# My Mini in Salt



## ceeboy14 (Dec 7, 2012)




----------



## terri (Dec 8, 2012)

Ha!  I love it.  Yummy grain.


----------



## hydroshock (Jan 21, 2013)

Excellent!


----------



## ceeboy14 (Jan 21, 2013)

I went back and checked...this was shot with a Da Vinci 4x5 pinhole camera. I think about a 6 sec exposure on Arista ISO 400 film. It's a straight contact frame print with 15-20 drops of silver nitrate on a salted paper. I never get real fancy with the salt side, as often using table salt as Bostick-Sullivan's premade stuff. All you need is a decent binder applied uniformly across the grain of the paper, in this case Arches Platine. I have noticed that some "sea" salts create a hint of magenta toning to the image.

I sometimes took my students to the beach when we did large cyanotypes and used the ocean as the rinse (later rinsing thoroughly in fresh water). While there, we would soak about 30 sheets of 11 x 15 paper in the surf, take them back to school, dry, cut and use for salted prints..worked great. (We blocked them with soaker sheets and put them in a printer's press to keep flat.)


----------



## amolitor (Jan 21, 2013)

Nicely done! I like the look of salt prints, always have.

I figured you'd actually preserved your mini in a tun of salt or something, though, so I was kinda bummed to see a print!


----------



## amolitor (Jan 21, 2013)

I gotta say, the photo itself just looks like nuthin, though. Maybe with the truck gone it would be ok. The mini has a nice look to it, of course, and I kind of dig the telephone pole in the background, but all-up the photo is just a 'wtf a piccie of me car, wot?' snap. I know you do vastly better work than this!

Trying to save a bad photo with a nifty olde schoole processe? It's beneath you, man


----------



## ceeboy14 (Jan 21, 2013)

I used it in my photography class to demonstrate the use of a pinhole camera, process 4 x 5 film in a flat tray, then to make a contact salt print. It wasn't meant to turn the art world upside down, only to perhaps spark an idea or two into some of my students who really liked doing experimental photography.


----------



## amolitor (Jan 21, 2013)

Ah, ok. Well done for a "ok, wtf is there outside that we can shoot real quick" shot.


----------



## ceeboy14 (Jan 21, 2013)

That was pretty much it and a student picked my car. Sucking up for a grade, I suspect...


----------



## amolitor (Jan 21, 2013)

You could have used it as a teachable moment!

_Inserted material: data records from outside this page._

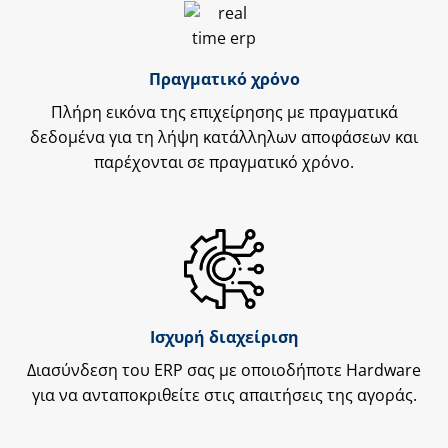
Πραγματικό χρόνο
Πλήρη εικόνα της επιχείρησης με πραγματικά
δεδομένα για τη λήψη κατάλληλων αποφάσεων και
παρέχονται σε πραγματικό χρόνο.
Ισχυρή διαχείριση
Διασύνδεση του ERP σας με οποιοδήποτε Hardware
για να ανταποκριθείτε στις απαιτήσεις της αγοράς.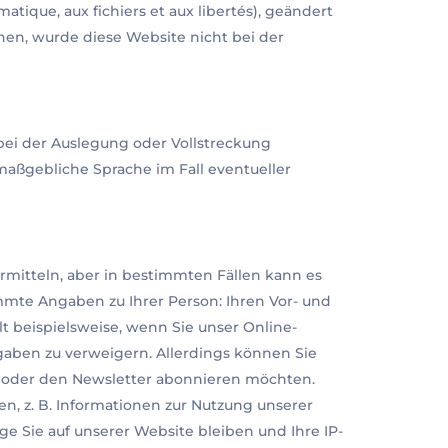
tique, aux fichiers et aux libertés), geändert
en, wurde diese Website nicht bei der
bei der Auslegung oder Vollstreckung
maßgebliche Sprache im Fall eventueller
itteln, aber in bestimmten Fällen kann es
mte Angaben zu Ihrer Person: Ihren Vor- und
 beispielsweise, wenn Sie unser Online-
gaben zu verweigern. Allerdings können Sie
rn oder den Newsletter abonnieren möchten.
n, z. B. Informationen zur Nutzung unserer
e Sie auf unserer Website bleiben und Ihre IP-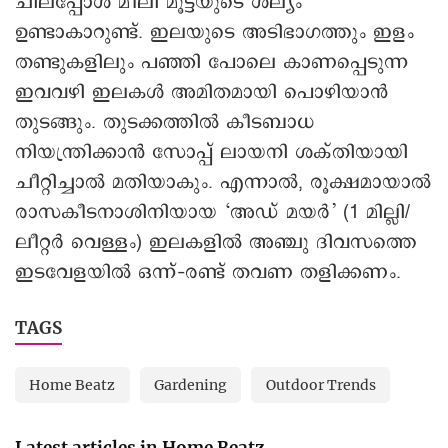
ചിലപ്പോൾ മീലി മൂട്ടയുടെ ശല്യം
ഉണ്ടാകാറുണ്ട്. ഇലയുടെ അടിഭാഗത്തും ഇളം
തണ്ടുകളിലും പഞ്ഞി പോലെ കാണപ്പെടുന്ന
ഇവവഴി ഇലകൾ അമിതമായി പൊഴിയാൻ
തുടങ്ങും. തുടക്കത്തിൽ കീടബാധ
നിയന്ത്രിക്കാൻ സോപ്പ് ലായനി ശക്തിയായി
ചീറ്റിച്ചാൽ മതിയാകും. എന്നാൽ, രൂക്ഷമായാൽ
രാസകീടനാശിനിയായ ‘അഡ് മയർ’ (1 മില്ലി/
ലീറ്റർ വെള്ളം) ഇലകളിൽ അഞ്ചു ദിവസത്തെ
ഇടവേളയിൽ ഒന്ന്–രണ്ട് തവണ തളിക്കണം.
TAGS
Home Beatz
Gardening
Outdoor Trends
Latest articles in Home Beatz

"Now, students, we see that the truck is a problem in the composition. With it gone, the composition will have balance and beauty."

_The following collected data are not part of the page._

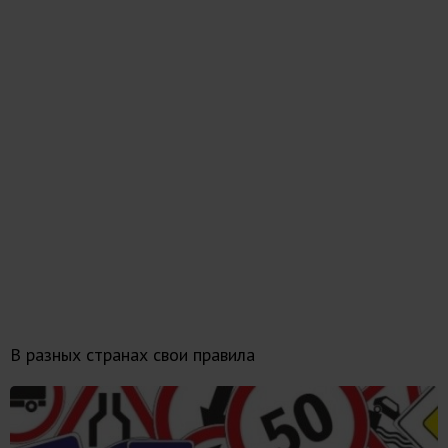
В разных странах свои правила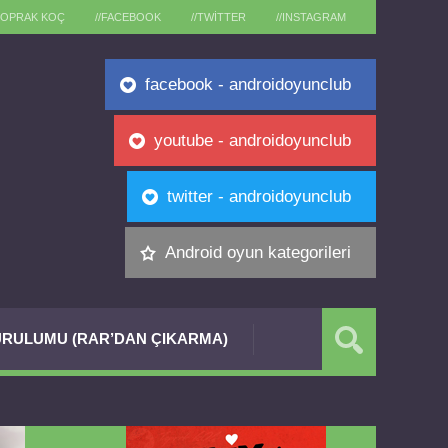
TOPRAK KOÇ
//FACEBOOK
//TWITTER
//INSTAGRAM
facebook - androidoyunclub
youtube - androidoyunclub
twitter - androidoyunclub
Android oyun kategorileri
RULUMU (RAR’DAN ÇIKARMA)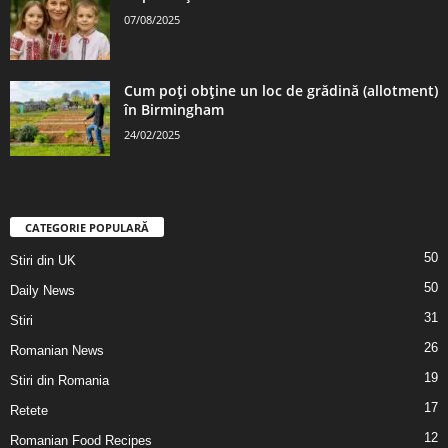
07/08/2025
Cum poți obține un loc de grădină (allotment)
în Birmingham
24/02/2025
CATEGORIE POPULARĂ
50
Stiri din UK
50
Daily News
31
Stiri
26
Romanian News
19
Stiri din Romania
17
Retete
12
Romanian Food Recipes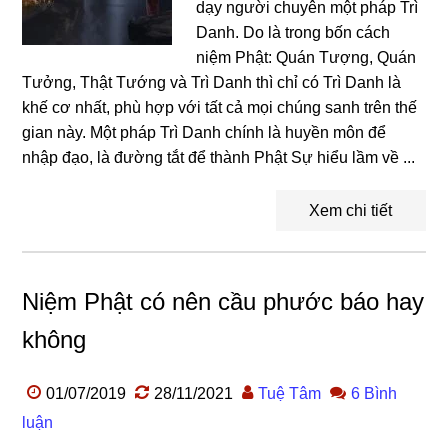
dạy người chuyên một pháp Trì
Danh. Do là trong bốn cách
niệm Phật: Quán Tượng, Quán
Tưởng, Thật Tướng và Trì Danh thì chỉ có Trì Danh là
khế cơ nhất, phù hợp với tất cả mọi chúng sanh trên thế
gian này. Một pháp Trì Danh chính là huyền môn để
nhập đạo, là đường tắt để thành Phật Sự hiểu lầm về ...
Xem chi tiết
Niệm Phật có nên cầu phước báo hay
không
01/07/2019
28/11/2021
Tuệ Tâm
6 Bình
luận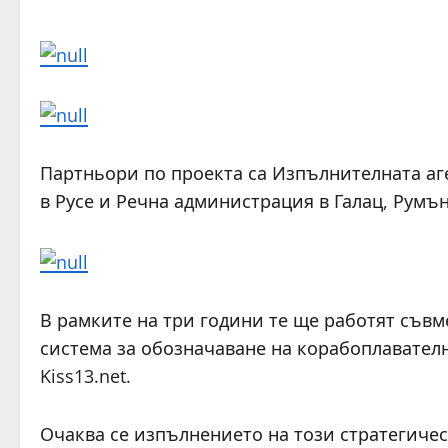
Партньори по проекта са Изпълнителната аг
в Русе и Речна администрация в Галац, Румъ
В рамките на три години те ще работят съвм
система за обозначаване на корабоплавателн
Kiss13.net.
Очаква се изпълнението на този стратегичес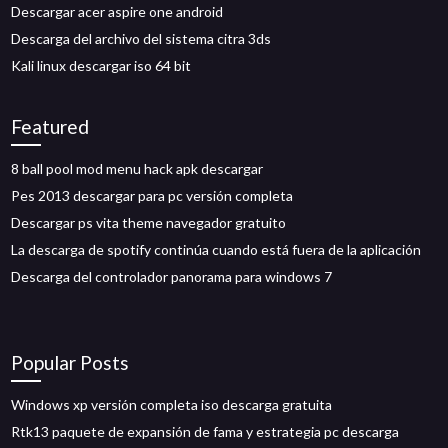
Descargar acer aspire one android
Descarga del archivo del sistema citra 3ds
Kali linux descargar iso 64 bit
Featured
8 ball pool mod menu hack apk descargar
Pes 2013 descargar para pc versión completa
Descargar ps vita theme navegador gratuito
La descarga de spotify continúa cuando está fuera de la aplicación
Descarga del controlador panorama para windows 7
Popular Posts
Windows xp versión completa iso descarga gratuita
Rtk13 paquete de expansión de fama y estrategia pc descarga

"What shall we do, sensei?"

"We wait."


----------



## ceeboy14 (Jan 21, 2013)

We had 1 hour 50 minutes to shoot, process film, prep alt paper (while film washed), expose, develop, fix and wash.


----------



## amolitor (Jan 21, 2013)

Holy crap. That's... tight. Did you contact print wet, or somehow force dry the negative?


----------



## ceeboy14 (Jan 21, 2013)

I've done wet contacts when I did newspaper work, but with hand applied emulsions, in this case a 10% solution of silver nitrate, it ruins your negative so that wasn't an option... I had a hot air hand dryer mounted in the classroom because of all the wet hands. They may have used this. In some cases like with the ziatype process, the solution had to be slightly damp so we used a piece of clear acetate between the emulsion and the negative to protect the negative. 

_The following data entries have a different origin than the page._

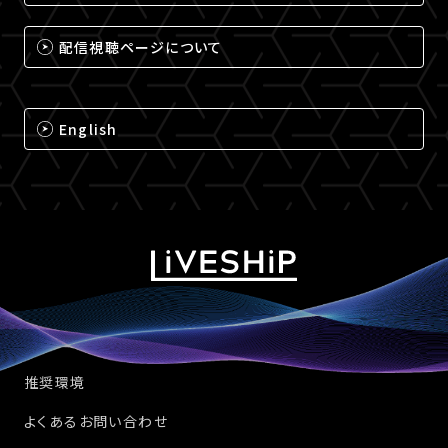
配信視聴ページについて
English
推奨環境
よくあるお問い合わせ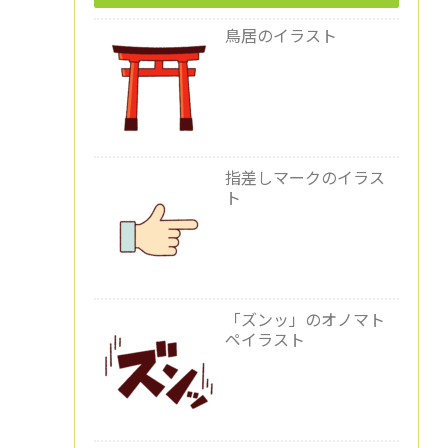
鳥居のイラスト
指差しマークのイラス
ト
「ズンッ」のオノマト
ペイラスト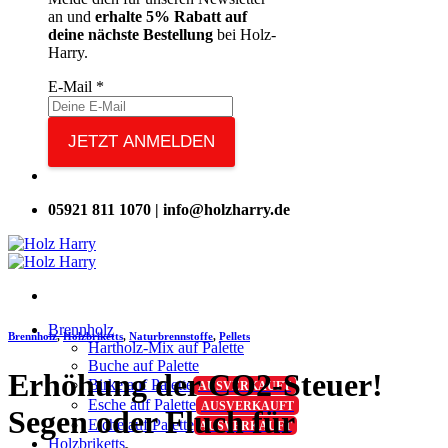
an und
erhalte 5% Rabatt auf
deine nächste Bestellung
bei Holz-
Harry.
E-Mail
*
JETZT ANMELDEN
05921 811 1070 | info@holzharry.de
Brennholz
Brennholz
,
Holzbriketts
,
Naturbrennstoffe
,
Pellets
Hartholz-Mix auf Palette
Buche auf Palette
Erhöhung der CO2-Steuer!
Birke auf Palette
Esche auf Palette
Segen oder Fluch für
Eiche auf Palette
Holzbriketts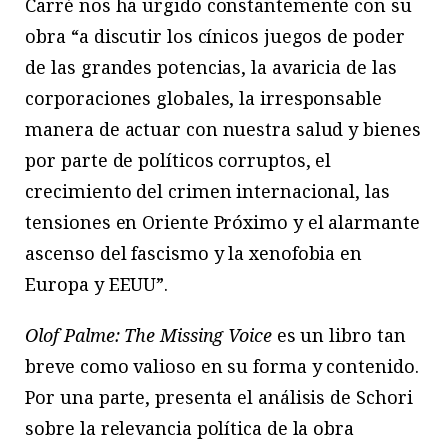
Carré nos ha urgido constantemente con su
obra “a discutir los cínicos juegos de poder
de las grandes potencias, la avaricia de las
corporaciones globales, la irresponsable
manera de actuar con nuestra salud y bienes
por parte de políticos corruptos, el
crecimiento del crimen internacional, las
tensiones en Oriente Próximo y el alarmante
ascenso del fascismo y la xenofobia en
Europa y EEUU”.
Olof Palme: The Missing Voice
es un libro tan
breve como valioso en su forma y contenido.
Por una parte, presenta el análisis de Schori
sobre la relevancia política de la obra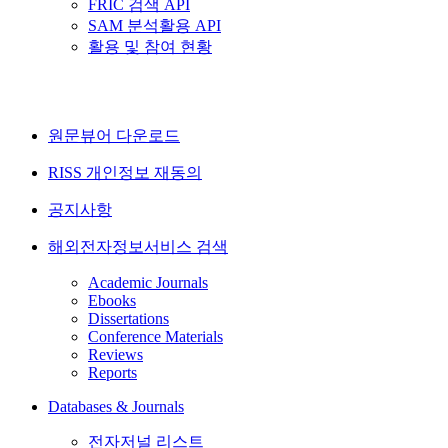
FRIC 검색 API
SAM 분석활용 API
활용 및 참여 현황
원문뷰어 다운로드
RISS 개인정보 재동의
공지사항
해외전자정보서비스 검색
Academic Journals
Ebooks
Dissertations
Conference Materials
Reviews
Reports
Databases & Journals
전자저널 리스트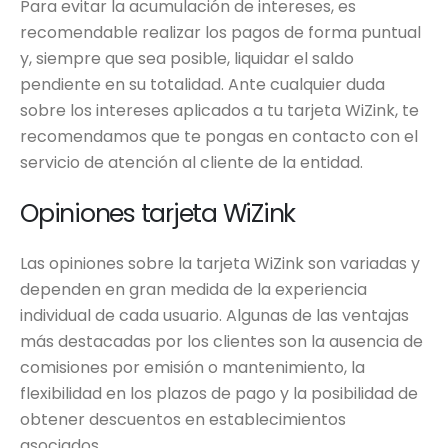
Para evitar la acumulación de intereses, es
recomendable realizar los pagos de forma puntual
y, siempre que sea posible, liquidar el saldo
pendiente en su totalidad. Ante cualquier duda
sobre los intereses aplicados a tu tarjeta WiZink, te
recomendamos que te pongas en contacto con el
servicio de atención al cliente de la entidad.
Opiniones tarjeta WiZink
Las opiniones sobre la tarjeta WiZink son variadas y
dependen en gran medida de la experiencia
individual de cada usuario. Algunas de las ventajas
más destacadas por los clientes son la ausencia de
comisiones por emisión o mantenimiento, la
flexibilidad en los plazos de pago y la posibilidad de
obtener descuentos en establecimientos
asociados.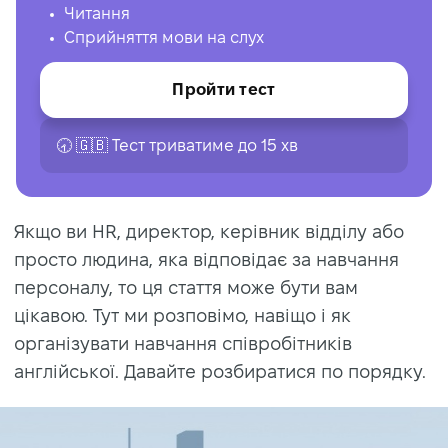
Читання
Сприйняття мови на слух
Пройти тест
🕣 🇬🇧 Тест триватиме до 15 хв
Якщо ви HR, директор, керівник відділу або
просто людина, яка відповідає за навчання
персоналу, то ця стаття може бути вам
цікавою. Тут ми розповімо, навіщо і як
організувати навчання співробітників
англійської. Давайте розбиратися по порядку.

The exposure time for this image was around 5 minutes, bright sun. One minute in the shade, 6 in direct sunlight...it is a slight dry-down process so it becomes a bit of a guessing game but I generally figure about a half stop less exposure to compensate. Development (Water, Soduim Thiosulphate and some sodium bicarb) is 15 min total and the wash another 15. That was done by me after they headed off to class (the wash). Hang up to dry and print finished, archival..oh, a little less than forever.


----------



## terri (Jan 22, 2013)

Ha!  You're a machine!   :thumbup:   Thanks for explaining the process.


----------



## ColRay (Feb 3, 2013)

Great result!!


----------



## ColRay (Feb 3, 2013)

I must post a couple of my salt prints


----------



## TATTRAT (Mar 16, 2013)

MINI for new MINI's, old Minis are Minis, sorry. .. .it's the MINIack in me showing.


----------